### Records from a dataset

<<<<

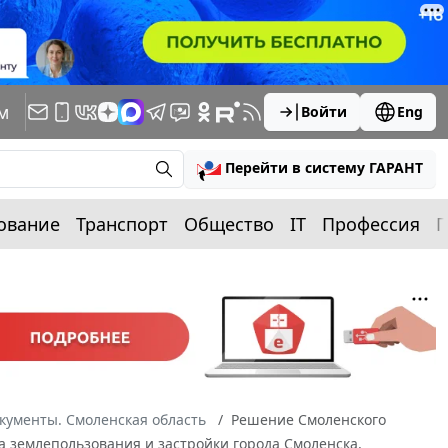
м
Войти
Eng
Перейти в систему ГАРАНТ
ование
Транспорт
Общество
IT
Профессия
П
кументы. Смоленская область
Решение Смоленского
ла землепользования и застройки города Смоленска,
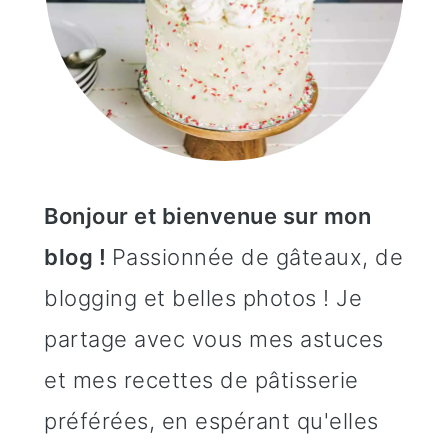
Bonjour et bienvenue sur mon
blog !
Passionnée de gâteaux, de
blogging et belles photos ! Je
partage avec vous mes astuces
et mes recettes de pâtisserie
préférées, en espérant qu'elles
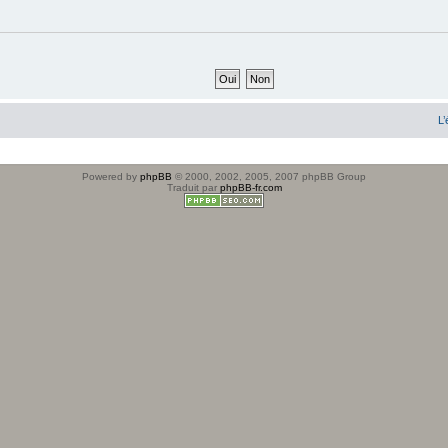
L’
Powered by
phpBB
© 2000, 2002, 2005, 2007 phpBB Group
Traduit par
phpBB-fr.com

>>>>

### WHAT THE TASK REQUIRES
Return all the records exactly, excluding images.

### SOLUTION FOR THIS EXERCISE
м
Войти
Eng
Перейти в систему ГАРАНТ
ование
Транспорт
Общество
IT
Профессия
П
кументы. Смоленская область
Решение Смоленского
ла землепользования и застройки города Смоленска,
Bonjour et bienvenue sur mon
blog !
Passionnée de gâteaux, de
blogging et belles photos ! Je
partage avec vous mes astuces
et mes recettes de pâtisserie
préférées, en espérant qu'elles
L’
Powered by
phpBB
© 2000, 2002, 2005, 2007 phpBB Group
Traduit par
phpBB-fr.com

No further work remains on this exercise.